● Assignment: Below are the records; locate each line with the word "больных" and copy it.
[Data — start]
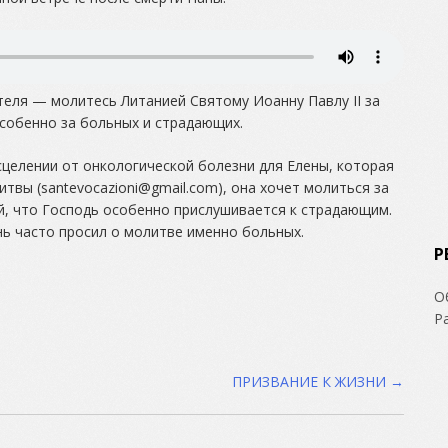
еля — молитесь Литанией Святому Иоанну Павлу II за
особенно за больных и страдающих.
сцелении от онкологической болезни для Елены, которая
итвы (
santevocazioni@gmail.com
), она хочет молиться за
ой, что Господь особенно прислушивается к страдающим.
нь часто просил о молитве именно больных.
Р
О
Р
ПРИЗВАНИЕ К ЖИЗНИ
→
[Data — finish]
[Data — start]
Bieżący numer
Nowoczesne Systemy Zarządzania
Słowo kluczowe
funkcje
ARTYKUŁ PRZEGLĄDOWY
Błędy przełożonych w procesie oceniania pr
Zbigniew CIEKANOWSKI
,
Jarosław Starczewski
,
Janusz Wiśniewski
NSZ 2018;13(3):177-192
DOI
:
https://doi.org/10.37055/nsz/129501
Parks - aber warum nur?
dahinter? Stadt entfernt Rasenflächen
[Data — finish]
● Final answer:
особенно за больных и страдающих.
нь часто просил о молитве именно больных.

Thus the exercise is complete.